Process optimization is a must for companies that want to maintain their competitive advantage – something logistics operator e-llis knows all too well. Frequently finding itself forced to occasionally ship its customers' containers which are only forty percent filled, the company called on us for help. In co-creation with e-llis, our team worked on a proof of concept to optimize the shipping process. The ambitious goal: to increase the filling level of these containers to eighty percent.
Defining the status quo
To enable ourselves properly to carry out the necessary optimizations, we set out to define the status quo. Instead of relying on gut feeling, we used concrete figures to answer the following questions: what is e-llis’ performance like today? How often does e-llis ship containers for its customers when they are only ten to forty percent full?
Process optimization based on 3 scenarios
The figures e-llis shared with us soon indicated that there was indeed room for improvement in the margins concerning the containers’ filling levels. We distinguished three different scenarios e-llis tends to face on an everyday basis.
Containers filled to the brim
Ideally, a container is fully loaded. E-llis fills it to the brim and takes it to the port, where it begins its journey, which typically starts in Asia and ends in Europe. Upon arrival, the container is removed from the ship and stored in a European warehouse. E-llis fills the majority of the containers in this way. This solution is obviously the simplest and most cost-efficient.

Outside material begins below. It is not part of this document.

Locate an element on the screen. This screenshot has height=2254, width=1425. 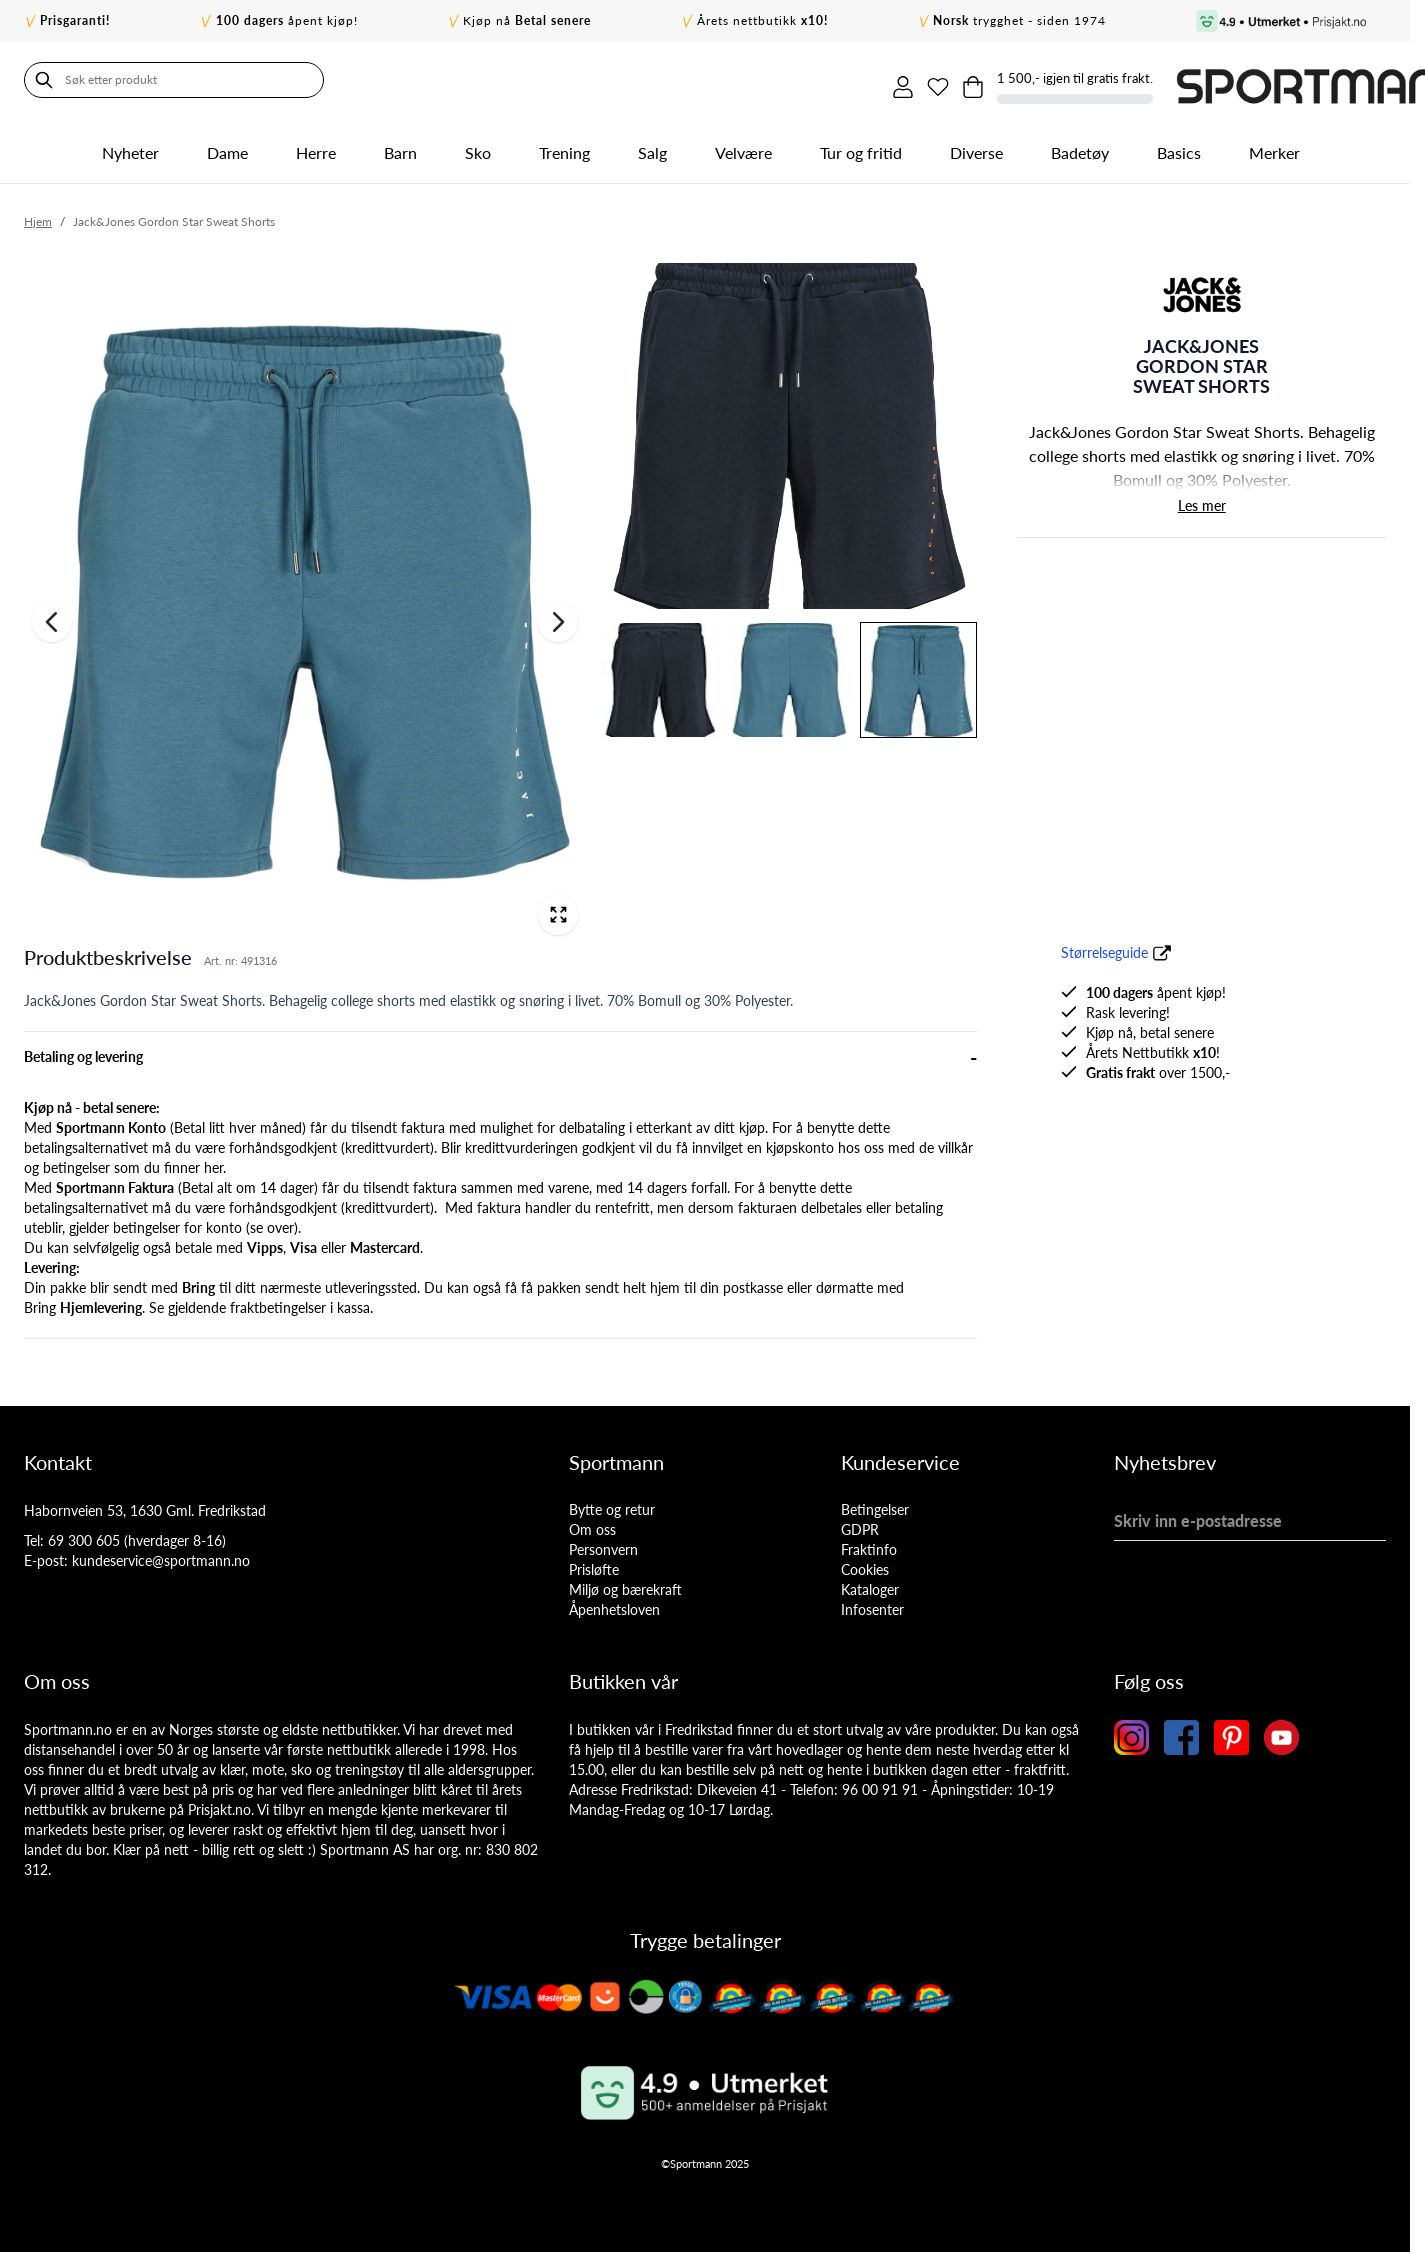
69 300 605 is located at coordinates (84, 1534).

But what if the load is much smaller than the container? In that case, e-llis offers two options – the first of which is the most expensive. In a nutshell, the ocean freight partner gets a mandate to fill the remaining cubic meters with other loads. The only requirement is that the cargo must reach the right (European) port. Once there, the cargo is picked up and taken to the warehouse. However, this option is so pricey that most companies decide to ship containers themselves once they’re 35 percent full.
Making the little things count
The second and final option for e-llis is to fill every cubic meter available by combining small orders. It is this option the company is determined to optimize in co-creation with us, more specifically by bundling various suppliers to the same port. An important precondition is, however, that each order must have the same port of departure and arrival. Ideally, the orders even have the same destination to reduce costs even further.
Dashboard simulation in co-creation
Following an extensive feasibility analysis, we started to develop a dashboard simulation based on a smart algorithm, enabling e-llis to gain more insight into the incoming orders. It also became immediately clear how e-llis could optimize their handling of the orders in question – with special attention to the filling levels.
The algorithm calculates how loads can be optimally distributed over different containers, so that as few cubic meters as possible remain empty. Data manipulation takes place in the backend in R, with Shiny as front-end to maintain a user-friendly overview.
Next stop: operational excellence
With their new tool in hand, e-llis can now easily explore different scenarios to optimize the filling level of containers. The business value of this project therefore lies mainly in the insights it generates, which in the long term will facilitate a substantial cost reduction and will bring e-llis another step closer to achieving operational excellence.